The company raised $80.5 million this week from a common stock public offering.
In China, a major global producer of vaccines, the government is backing several coronavirus vaccine projects, raising the prospect it will inoculate its 1.4 billion people first.
One government-backed effort, by Sinovac Biotech Ltd., is already testing vaccine candidates in humans and awaiting initial data.
Sinovac got 60 million yuan ($8.4 million) in low-rate credit lines through a discount loan program supported by China’s central bank. Government officials quickly made land available for the company to build production plants, including a factory meant to produce up to 100 million doses a year of its coronavirus vaccine.
Sinovac would not discuss how much public money is being invested. The relevant government agencies declined requests for comment.
On Friday, the World Health Organization announced a “landmark collaboration” across the international community to raise $8 billion to accelerate the coronavirus vaccine development and ensure equitable access worldwide to any successful vaccine. Countries across Europe, Asia, Africa, the Middle East and the Americas announced their participation, but the United States and China, two of the world’s biggest pharma forces, did not.
“There will be no U.S. official participation,” a spokesman for the U.S. mission in Geneva said, adding that the U.S. supports “global cooperation to develop a vaccine.”
Broader questions about U.S. policy on international vaccine distribution are still under consideration within the Trump administration, according to a member of the White House coronavirus task force who spoke on condition of anonymity. The official noted that the U.S. Department of State and the U.S. Agency for International Development are spending nearly $500 million to assist with the COVID-19 response internationally.

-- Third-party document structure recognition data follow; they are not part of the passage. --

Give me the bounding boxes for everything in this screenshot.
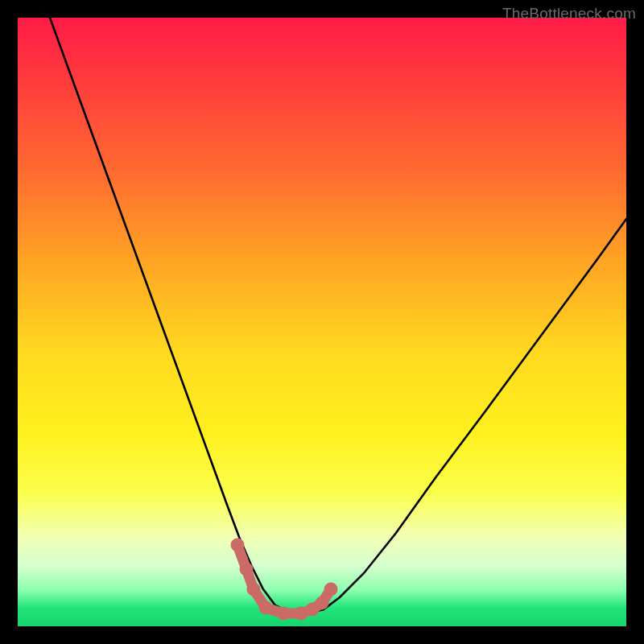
trough-marker-dot (277, 607, 291, 621)
chart-plot-area (18, 18, 626, 626)
trough-marker-dot (247, 583, 261, 597)
trough-marker-dot (324, 583, 338, 597)
trough-marker-dot (231, 539, 245, 552)
trough-marker-dot (316, 597, 329, 610)
trough-marker-dot (259, 601, 273, 615)
bottleneck-curve-path (50, 18, 626, 613)
watermark-text: TheBottleneck.com (502, 5, 636, 23)
bottleneck-curve-svg (18, 18, 626, 626)
trough-marker-dot (240, 563, 254, 576)
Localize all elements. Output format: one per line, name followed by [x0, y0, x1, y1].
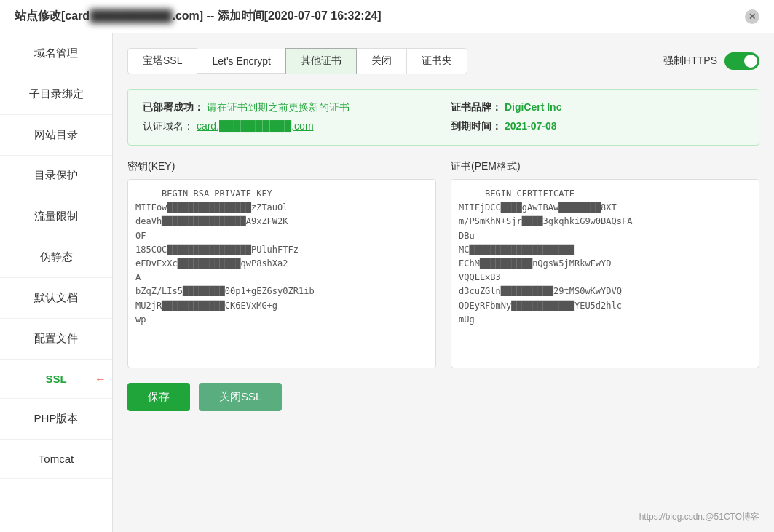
cert-section-label: 证书(PEM格式) [451, 160, 759, 173]
close-window-button[interactable]: ✕ [745, 9, 759, 24]
textareas-row: 密钥(KEY) -----BEGIN RSA PRIVATE KEY----- … [127, 160, 759, 368]
success-status-label: 已部署成功： [143, 101, 204, 113]
https-toggle-switch[interactable] [724, 52, 759, 70]
key-textarea[interactable]: -----BEGIN RSA PRIVATE KEY----- MIIEow██… [127, 179, 436, 368]
save-button[interactable]: 保存 [127, 383, 190, 411]
cert-section: 证书(PEM格式) -----BEGIN CERTIFICATE----- MI… [451, 160, 759, 368]
tab-cert-folder[interactable]: 证书夹 [406, 48, 467, 74]
sidebar-item-default-doc[interactable]: 默认文档 [0, 278, 112, 319]
key-section: 密钥(KEY) -----BEGIN RSA PRIVATE KEY----- … [127, 160, 436, 368]
cert-textarea[interactable]: -----BEGIN CERTIFICATE----- MIIFjDCC████… [451, 179, 759, 368]
success-status-message: 请在证书到期之前更换新的证书 [207, 101, 350, 113]
sidebar-item-dirprotect[interactable]: 目录保护 [0, 156, 112, 196]
tab-close[interactable]: 关闭 [356, 48, 407, 74]
tab-other-cert[interactable]: 其他证书 [285, 48, 357, 74]
cert-brand-label: 证书品牌： [451, 101, 502, 113]
sidebar-item-ratelimit[interactable]: 流量限制 [0, 196, 112, 237]
cert-domain-row: 认证域名： card.██████████.com [143, 120, 436, 133]
success-status: 已部署成功： 请在证书到期之前更换新的证书 [143, 101, 436, 114]
action-buttons: 保存 关闭SSL [127, 383, 759, 411]
sidebar-item-ssl[interactable]: SSL ← [0, 360, 112, 399]
https-toggle-container: 强制HTTPS [663, 52, 759, 70]
sidebar-item-domain[interactable]: 域名管理 [0, 33, 112, 74]
title-bar: 站点修改[card██████████.com] -- 添加时间[2020-07… [0, 0, 774, 33]
sidebar-item-tomcat[interactable]: Tomcat [0, 440, 112, 479]
watermark: https://blog.csdn.@51CTO博客 [639, 511, 759, 523]
sidebar-arrow-icon: ← [95, 373, 106, 386]
cert-brand-value: DigiCert Inc [505, 101, 562, 113]
window: 站点修改[card██████████.com] -- 添加时间[2020-07… [0, 0, 774, 532]
tab-lets-encrypt[interactable]: Let's Encrypt [197, 49, 286, 74]
cert-expiry-row: 到期时间： 2021-07-08 [451, 120, 744, 133]
close-ssl-button[interactable]: 关闭SSL [199, 383, 282, 411]
cert-expiry-value: 2021-07-08 [505, 120, 557, 132]
success-info-box: 已部署成功： 请在证书到期之前更换新的证书 证书品牌： DigiCert Inc… [127, 89, 759, 146]
sidebar-item-pseudostatic[interactable]: 伪静态 [0, 237, 112, 278]
tabs-bar: 宝塔SSL Let's Encrypt 其他证书 关闭 证书夹 强制HTTPS [127, 48, 759, 74]
cert-domain-value: card.██████████.com [197, 120, 314, 132]
key-section-label: 密钥(KEY) [127, 160, 436, 173]
sidebar-item-webroot[interactable]: 网站目录 [0, 115, 112, 156]
https-toggle-label: 强制HTTPS [663, 55, 717, 68]
main-layout: 域名管理 子目录绑定 网站目录 目录保护 流量限制 伪静态 默认文档 配置文件 [0, 33, 774, 532]
content-area: 宝塔SSL Let's Encrypt 其他证书 关闭 证书夹 强制HTTPS … [113, 33, 774, 532]
window-title: 站点修改[card██████████.com] -- 添加时间[2020-07… [15, 9, 382, 24]
sidebar-item-php[interactable]: PHP版本 [0, 399, 112, 440]
cert-domain-label: 认证域名： [143, 120, 194, 132]
cert-expiry-label: 到期时间： [451, 120, 502, 132]
sidebar-item-subdir[interactable]: 子目录绑定 [0, 74, 112, 115]
sidebar-item-config[interactable]: 配置文件 [0, 319, 112, 360]
sidebar: 域名管理 子目录绑定 网站目录 目录保护 流量限制 伪静态 默认文档 配置文件 [0, 33, 113, 532]
tab-baota-ssl[interactable]: 宝塔SSL [127, 48, 197, 74]
cert-brand-row: 证书品牌： DigiCert Inc [451, 101, 744, 114]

A WHO spokeswoman said Friday’s announcement was the beginning of a global collaboration and “we would welcome more countries coming on board.” China did not respond to a request for comment.
People involved in the global vaccine race said the greatest incentive for countries to promise to share coronavirus vaccines may be the uncertainty around which ones will work.
Since no country can be sure the candidates it backs will prove successful, committing to sharing with other nations can help assure they’ll have an initial supply to inoculate health care workers and other critical populations.
“That’s enlightened self-interest, as well as a global public good,” said Jeremy Farrar, an infectious disease expert and director of the Wellcome Trust global health charity.